Avec humour et un brin d’autodérision, l’artiste joue carrément avec l’idée d’autoportrait dans l’œuvre Pilote. L’écran, attaché au pare-brise d’une voiturette pour enfant modifiée, semble avoir capturé l’artiste qui est confiné dans cet espace clos. Dans cette autoreprésentation, il est intéressant de noter que l’artiste ne se montre pas sous son plus beau jour. L’effet miroir, que l’on peut rapprocher avec le test de Rorschach qui permet de révéler certains traits de personnalité, déforme l’image de l’artiste. Il le transforme pour le rendre grotesque, à la manière des peintures de Jeronimus Bosch.
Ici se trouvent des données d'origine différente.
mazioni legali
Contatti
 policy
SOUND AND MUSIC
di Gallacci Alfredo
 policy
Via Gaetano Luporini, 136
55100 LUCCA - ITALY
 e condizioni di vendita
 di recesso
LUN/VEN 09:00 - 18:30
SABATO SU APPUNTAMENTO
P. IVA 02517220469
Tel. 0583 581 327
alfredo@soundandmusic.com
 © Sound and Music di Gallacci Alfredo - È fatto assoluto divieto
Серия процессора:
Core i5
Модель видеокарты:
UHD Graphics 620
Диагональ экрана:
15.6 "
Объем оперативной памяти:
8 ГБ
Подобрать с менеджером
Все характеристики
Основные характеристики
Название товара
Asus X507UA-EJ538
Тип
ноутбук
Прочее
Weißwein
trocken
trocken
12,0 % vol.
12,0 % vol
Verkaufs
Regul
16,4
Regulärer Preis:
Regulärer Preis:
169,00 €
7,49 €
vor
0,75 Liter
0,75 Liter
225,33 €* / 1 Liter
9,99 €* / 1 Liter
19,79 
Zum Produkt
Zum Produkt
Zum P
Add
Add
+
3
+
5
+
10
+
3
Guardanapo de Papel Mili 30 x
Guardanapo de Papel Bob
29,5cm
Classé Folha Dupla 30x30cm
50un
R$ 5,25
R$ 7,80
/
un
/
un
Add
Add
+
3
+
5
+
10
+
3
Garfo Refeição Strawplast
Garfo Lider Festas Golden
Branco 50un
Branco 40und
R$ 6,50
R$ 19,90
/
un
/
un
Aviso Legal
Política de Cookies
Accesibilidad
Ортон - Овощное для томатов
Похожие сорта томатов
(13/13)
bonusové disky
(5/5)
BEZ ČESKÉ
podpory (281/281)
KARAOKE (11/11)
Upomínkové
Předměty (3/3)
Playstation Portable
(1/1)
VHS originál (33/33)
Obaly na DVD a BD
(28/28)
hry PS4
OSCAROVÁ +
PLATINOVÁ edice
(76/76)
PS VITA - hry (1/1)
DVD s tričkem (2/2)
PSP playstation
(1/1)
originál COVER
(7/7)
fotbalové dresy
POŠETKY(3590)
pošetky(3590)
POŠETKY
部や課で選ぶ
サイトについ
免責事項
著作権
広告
Au-delà des liens que l’on peut évoquer, le dispositif  mis en place par l’artiste rappelle le désir de tout enfant de faire comme les grands, de reproduire par mimétisme ce qui n’est pas encore à leur portée.  A contrario, on peut considérer cette oeuvre comme un signe de l’envie irrésistible de Sébastien Pesot de retourner dans le monde de l’enfance afin d’assumer sans contraintes un certain ludisme dans sa démarche artistique actuelle.

Route oscille entre la représentation photographique et vidéographique. Une plaque d’aluminium présente la silhouette de l’artiste grandeur nature, un espace en négatif d’où l’on peut percevoir sa nudité, mais qui reste cachée. Cette imposante silhouette est percée à la tête, au thorax et au sexe par trois écrans, symbolisant les zones mentale, émotive et sexuelle. Les images projetées dans chacun de ses espaces réfèrent autant à des états ou des conditions : la faim, le désir, ce que l’on montre ou que l’on cache, les noeuds que l’on garde en soi, le repos du corps. Cette œuvre apparaît un peu comme la synthèse de cette exploration faite par l’artiste sur l’idée de l’autoreprésentation.

Dans ce corpus d’œuvres, l’artiste n’est jamais totalement représenté, comme si celui-ci manifestait une certaine pudeur à totalement se montrer, tel qu’il est. On entrevoit son corps qui est parfois difforme, tronqué, minuscule, perdu sur une vaste surface blanche et devenant un point. Si on considère que la voiture est une extension de soi, qu’elle donne une image de nous aux autres, Sébastien Pesot a exploré les multiples manières de se représenter face aux autres en détournant les liens « affectifs » que l’on peut éprouver vis-à-vis l’objet automobile. Et inversement, l’autoreprésentation de l’artiste dans de multiples postures lui aura permis d’ouvrir sa pratique en explorant différents environnements vidéographiques.